Go through the data and report each line that holds the string "bounding".

(Beginning of RECORDS PROVIDED)

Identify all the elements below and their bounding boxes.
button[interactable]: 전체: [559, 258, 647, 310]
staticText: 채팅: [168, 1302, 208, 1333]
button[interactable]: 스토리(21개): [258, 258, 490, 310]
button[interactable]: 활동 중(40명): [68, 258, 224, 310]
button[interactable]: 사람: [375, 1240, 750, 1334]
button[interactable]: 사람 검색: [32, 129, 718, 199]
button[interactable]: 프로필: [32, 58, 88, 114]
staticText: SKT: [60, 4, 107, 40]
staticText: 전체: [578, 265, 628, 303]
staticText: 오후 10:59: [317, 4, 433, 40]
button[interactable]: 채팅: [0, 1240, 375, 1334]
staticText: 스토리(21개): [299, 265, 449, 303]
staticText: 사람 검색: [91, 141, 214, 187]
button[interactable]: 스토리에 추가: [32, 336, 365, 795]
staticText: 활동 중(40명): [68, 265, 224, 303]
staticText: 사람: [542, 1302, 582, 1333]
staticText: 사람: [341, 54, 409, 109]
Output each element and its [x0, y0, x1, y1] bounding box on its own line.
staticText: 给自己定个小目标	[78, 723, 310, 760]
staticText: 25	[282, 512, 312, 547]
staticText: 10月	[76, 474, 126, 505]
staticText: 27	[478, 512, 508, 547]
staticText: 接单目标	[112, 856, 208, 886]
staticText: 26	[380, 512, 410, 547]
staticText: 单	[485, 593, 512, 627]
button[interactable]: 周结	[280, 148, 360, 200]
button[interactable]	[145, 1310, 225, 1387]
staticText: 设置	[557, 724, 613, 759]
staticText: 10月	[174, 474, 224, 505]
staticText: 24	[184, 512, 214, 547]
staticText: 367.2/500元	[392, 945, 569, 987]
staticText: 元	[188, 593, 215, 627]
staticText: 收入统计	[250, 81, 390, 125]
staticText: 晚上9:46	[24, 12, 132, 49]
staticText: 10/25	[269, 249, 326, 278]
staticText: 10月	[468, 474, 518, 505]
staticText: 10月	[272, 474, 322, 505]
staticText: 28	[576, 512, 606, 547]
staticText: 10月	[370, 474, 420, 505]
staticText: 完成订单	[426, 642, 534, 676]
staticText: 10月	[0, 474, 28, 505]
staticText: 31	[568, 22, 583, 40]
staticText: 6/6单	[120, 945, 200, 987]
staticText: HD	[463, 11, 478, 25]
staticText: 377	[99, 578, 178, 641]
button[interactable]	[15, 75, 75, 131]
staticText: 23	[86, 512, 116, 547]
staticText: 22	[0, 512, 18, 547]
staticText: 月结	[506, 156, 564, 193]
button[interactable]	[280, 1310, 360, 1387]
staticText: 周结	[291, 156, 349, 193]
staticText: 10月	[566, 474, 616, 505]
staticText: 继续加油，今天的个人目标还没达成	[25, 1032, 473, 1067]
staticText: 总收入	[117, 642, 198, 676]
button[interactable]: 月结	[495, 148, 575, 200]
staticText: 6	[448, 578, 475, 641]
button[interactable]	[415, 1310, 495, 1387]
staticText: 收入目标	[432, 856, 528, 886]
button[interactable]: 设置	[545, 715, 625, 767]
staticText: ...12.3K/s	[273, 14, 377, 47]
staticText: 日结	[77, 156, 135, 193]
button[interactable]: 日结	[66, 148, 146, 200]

(End of RECORDS PROVIDED)

→ **ANSWER TO THIS TASK**:
Identify all the elements below and their bounding boxes.
Output each element and its [x0, y0, x1, y1] bounding box on its own line.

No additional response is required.